PySpark package for analysis of proteomics big data.
The sparkMS package allows to perform data analysis of MS-based proteomics data large scale. The package is use by PRIDE database (www.ebi.ac.uk/pride) to perform multiple tasks across public proteomics datasets.
- Spark (3.0.0)
- pyspark==3.0.0
- pyarrow==2.0.0
- pyopenms
Note: The software versions are crucial for the package and scripts to work. An small change in the versions of Spark or pyspark can make the tool fail.
- Aggregate peptide spectrum matches across multiple experiments to obtain peptide evidences.
- Aggregate all the peptide evidences across datasets for each protein evidence.

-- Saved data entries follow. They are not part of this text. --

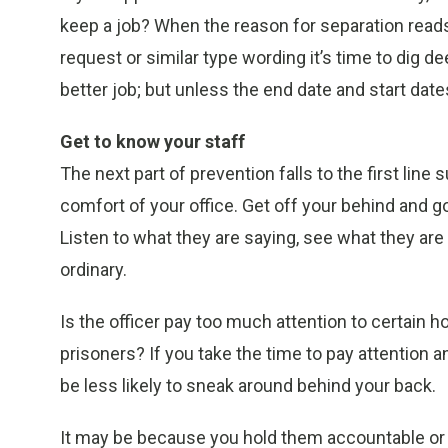
keep a job? When the reason for separation reads 
request or similar type wording it’s time to dig dee
better job; but unless the end date and start dat
Get to know your staff
The next part of prevention falls to the first line
comfort of your office. Get off your behind and g
Listen to what they are saying, see what they are
ordinary.
Is the officer pay too much attention to certain 
prisoners? If you take the time to pay attention an
be less likely to sneak around behind your back.
It may be because you hold them accountable or 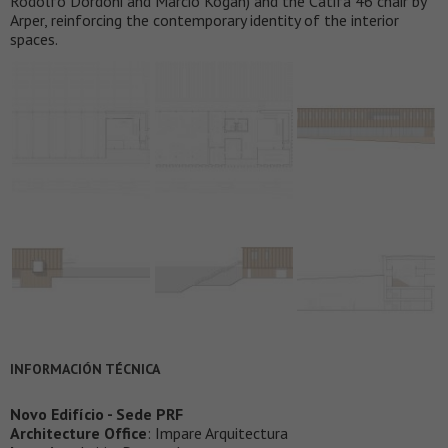
Rodolfo Dordoni and Marcio Kogan) and the Catifa 46 chair by
Arper, reinforcing the contemporary identity of the interior
spaces.
INFORMACIÓN TÉCNICA
Novo Edifício - Sede PRF
Architecture Office
: Impare Arquitectura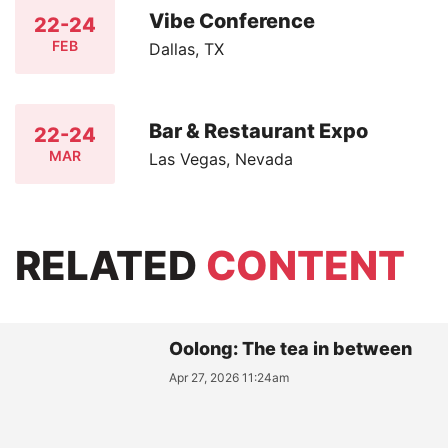
Vibe Conference
22-24
FEB
Dallas, TX
Bar & Restaurant Expo
22-24
MAR
Las Vegas, Nevada
RELATED
CONTENT
Oolong: The tea in between
Apr 27, 2026 11:24am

Building the conda environment
conda env create -f environment.yml
Installing conda-pack
conda install conda-pack
conda install -c conda-forge conda-pack
Packing the environment
conda pack -n my_env -o out_name.tar.gz
PYSPARK_PYTHON=./environment/bin/python \
/nfs/software/pride/spark/bin/spark-submit \
--conf spark.yarn.appMasterEnv.PYSPARK_PYTHON=./environment/bin/python \
--master yarn \
--deploy-mode cluster \
--executor-memory 49g --driver-memory 50g --executor-cores 5 --num-executors 50 \
--conf spark.driver.memoryOverhead=20480 --conf spark.executor.memoryOverhead=30480 --conf spark.driver.maxResultSize=0 \
--archives sparkms.tar.gz#environment \
sparkms/commands/analysis/peptide_summary.py -pep '/user/cbandla/pride/assays_parquets_partitioned/peptide_evidences' -psm '/user/cbandla/pride/assays_parquets_partitioned/psm_summary_evidences' --uniprot-map '/user/cbandla/pride/uniprot_mappings/parquet/' --single-protein-map '/user/cbandla/pride/single_protein_map/parquet/' -o '/user/cbandla/pride/analysis/peptide_summary/' > peptide_summary.log 2>&1 &
https://github.com/bigbio/sparkms/issues
Contributing to this repo should be done in the dev branch.